Dengue cases in certain areas in the country are up. What’s puzzling is this is true even for areas where the case is unheard of. Like cooler regions – CAR. One wonders whether climate change is to be cited as cause. Scientists say it might, or not.
The DOH has been urging the population to take precautions including getting rid of stagnant water in or near the house. But the agency (nor DOST) has not mentioned products households use.
Five years now, I’ve observed that fabric softeners – at least with the brands I’ve experimented with – attract mosquitoes. It’s appalling to find a batch of mosquitoes buzzing on your freshly-laundered clothes drying out in the sun. Imagine this event happening in a cluster of houses whose occupants have done their laundry at the same time. There’d be a colony which while they’re in the premises will likely drift away from the clothes to do other activities, like populate in stagnant water.
I’ve initially researched around about the fabric softener-mosquito relationship. And, surprisingly, it does correlate. Bayer says the product could either attract or repel the insect. The US EPA classifies the chemical ABDAC (used in fabric softeners) as toxic pesticide which as a class is known to actually improve bugs’ resistance levels overtime (turning them into super bugs). Reportedly, the US (except for one enterprise) still uses the chemical (relative to Europe which has banned it and switched to an alternative).
This combined with other environmental factors such as ammonium nitrogen in bodies of water – mosquito reproduction is more rapid and higher in these – near residential areas raises the risk of households’ exposure. I’ve mentioned in previous articles here citing the example of Loakan in Baguio City where its rivers and creeks as having been rapidly polluted by industries located within the nearby PEZA (how come industries are allowed to locate at the very heart of residential areas I don’t know). Mosquito population was observed to have risen in the area following the pollution. Applying this to, say, the Metro Manila area – it’s easy to understand how mosquito population in this mega city has risen to alarming levels.
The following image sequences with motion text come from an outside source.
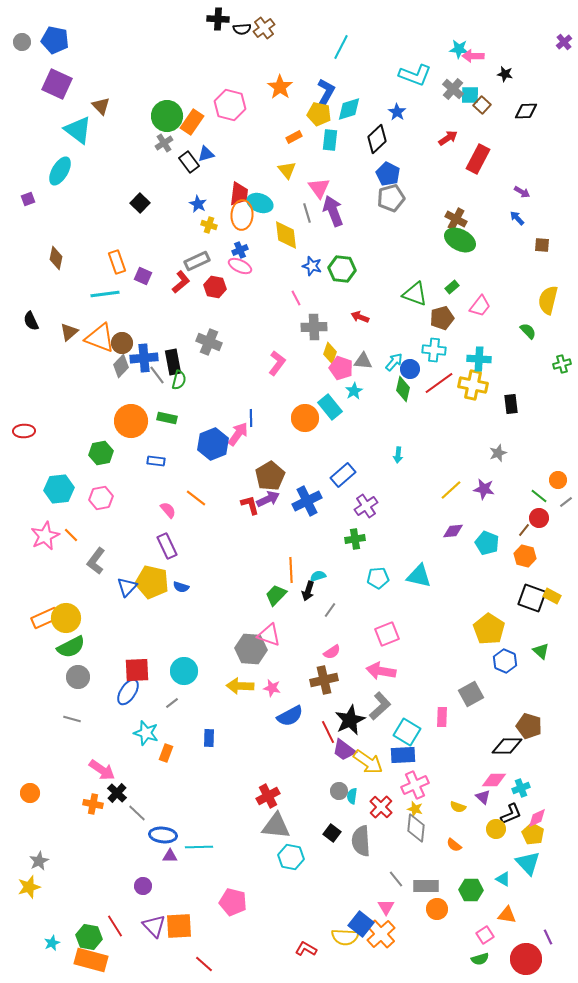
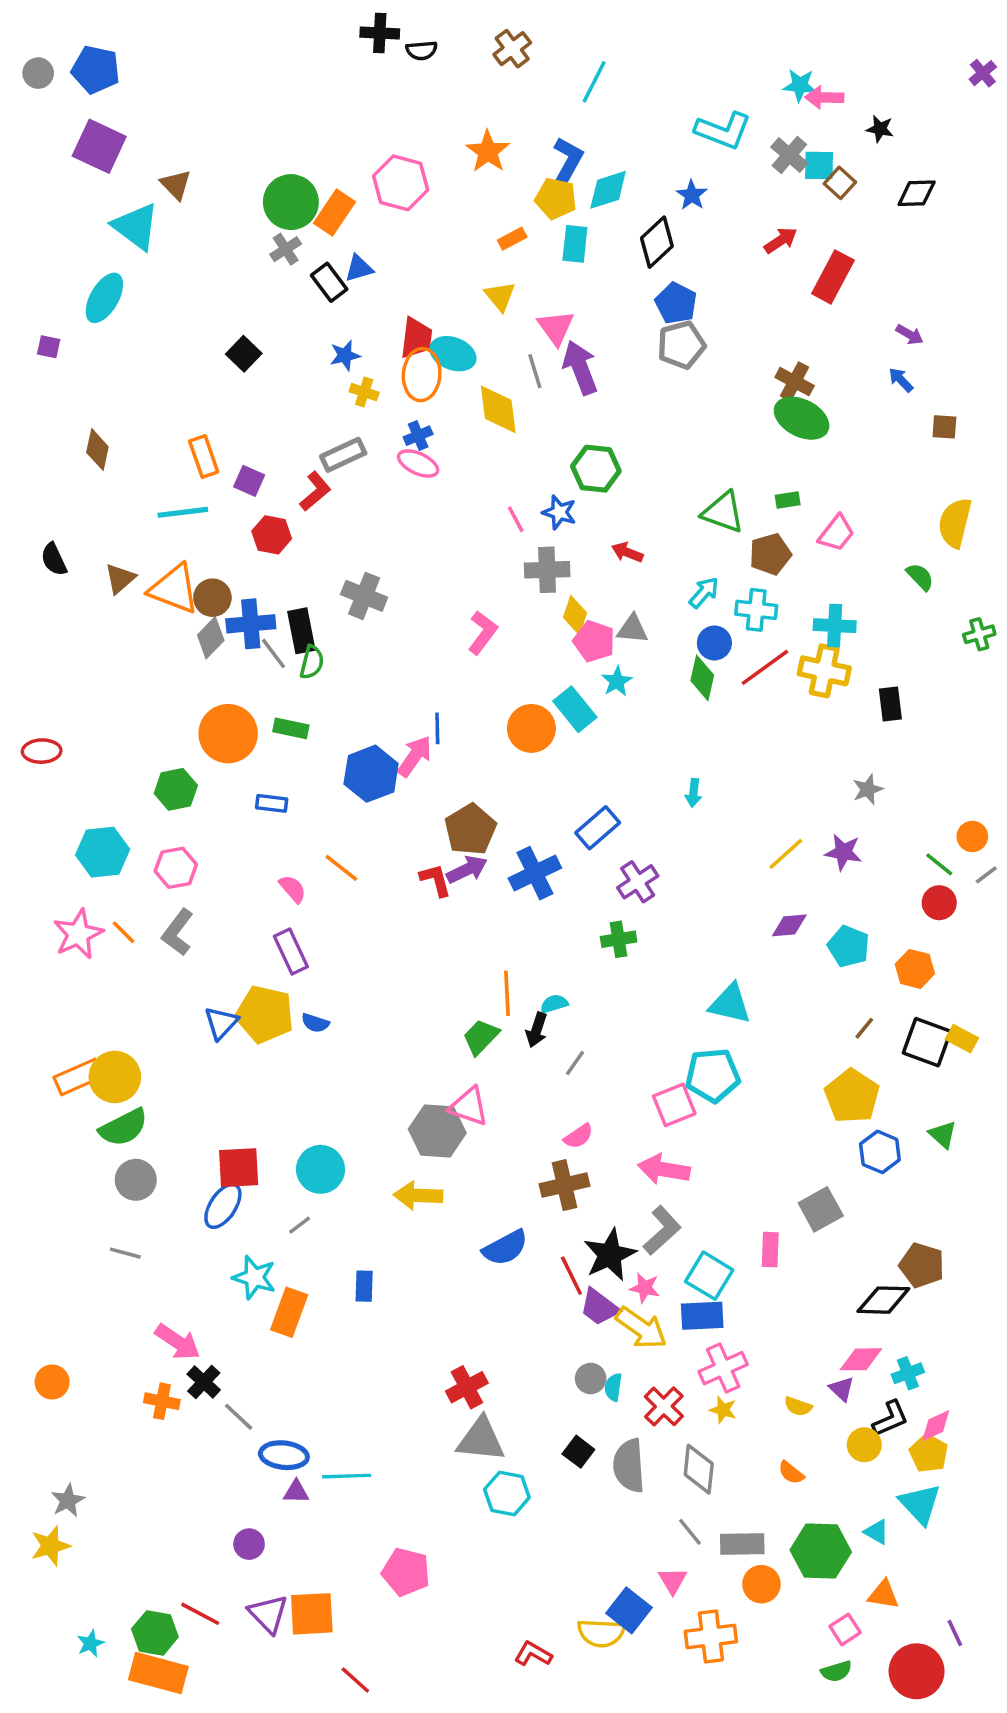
brown cross: (264, 28) -> (512, 49), moved
purple square: (28, 199) -> (49, 347), turned 32
blue star: (198, 204) -> (345, 355), turned 30
blue star: (312, 266) -> (559, 512), moved
red hexagon: (215, 287) -> (272, 535), moved
green rectangle: (452, 287) -> (788, 500), turned 32
cyan arrow: (394, 362) -> (704, 592), moved
brown line: (524, 530) -> (864, 1028), moved
gray L-shape: (96, 561) -> (178, 932), moved
cyan pentagon: (378, 578) -> (713, 1075), moved, size x1.4
pink star: (272, 688) -> (645, 1288), moved
orange rectangle: (166, 753) -> (289, 1312), size x1.5
gray diamond: (416, 828) -> (699, 1469), moved
green hexagon: (471, 890) -> (821, 1551), size x1.4
red line: (115, 926) -> (200, 1614), turned -30
orange cross: (381, 934) -> (711, 1636), moved, turned 36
The DOH’ anti-dengue campaign for people to not go outside after 4 PM (Is this the new martial law? To be uttered and by a government agency – is it aware that even as a health recommendation the restriction is against constitutional rights?), to fog, and drain stagnant water as the solutions to eliminate dengue-carrying mosquitoes are suspiciously over-simplistic. This information for instance is ridiculously redundant and does not add to existing knowledge of locals
Dengue usually occurs during rainy season, mostly from the month of June-September, because mosquitoes usually breed in water.
But has the public been informed that
Mosquitoes prefer water sheltered from the wind by grass and weeds. That, there are four strains of the dengue virus. And that the Aedes mosquito which carries the dengue virus does not enter dwellings, prefers to bite mammals, and a flier (can travel miles). This makes dengue a zoonosis. Or, that there is a forest-dwelling counterpart of this dengue-carrying mosquito.
Which explains why water in containers – present in or near households – because of the enclosure is one of the best places to lay its eggs? Swampy areas too. Don’t forget forests – the more polluted the better. And that, transmission of the dengue virus is: infected mammals–>Aedes mosquito–>humans. But there are no roaming mammals in Metro Manila, you say. On the other hand, there’s such a thing as travel — an infected person (from a rural place) travels into the city and spreads the virus or vice versa. At the speed of travel and availability of transportation to all points of the country makes the spread of disease easier and faster. So it’s not just about containers with stagnant water. Further, similar to the transmission of poisons in the food chain, there is cellular mutation overtime as the number of transmissions lengthen and humans who are the end-recipients suffer the highest toxicity level of the virus. In other words, double whammy for humans all the time.
However, data showed that cases are high not only during rainy season which prompted DOH to declare a year-round campaign against dengue.
Well, ammonium-polluted rivers, creeks, and wetlands are year-round occurrence, in so far as nothing yet is done to clean them up or to cap pollution levels of industries or require polluting industries to mitigate, which is why mosquitoes are having the time of their lives breeding and 24/7 at that. Eggs hatch within 24 hours which means at this rate and all factors in their favor they’d be all over the place. Mosquitoes are indeed having a fun time in the Philippines!
Fogging the suspect area or eliminating stagnant water in households is just a fraction of the solution. The large and more insidious aspect of the matter remains largely unknown and undiscussed in public. The problem of dengue involves an ecosystem approach.
But worst of all, this
The most common rainy day diseases in the Cordillera Administrative Region are cough and cold that may lead to flu or influenza and dengue.
One wonders how dengue persists in the country. Given the statement above, it appears that misinformation (or, poorly-stated information) by medical practitioners is one contributory factor.
The public on its part should be more discerning and curious for real preventive, mitigation, and control measures. DOH in tandem with the DOST should be producing more and comprehensive scientific information, communicated in simple terms, for the general public. These agencies, like what the US EPA does, should make health researches and similar publications available to the public. Informed, the public is then able to make good choices. Freedom of information does not only pertain to politics but also to significant social information such as health risks impacting on the public.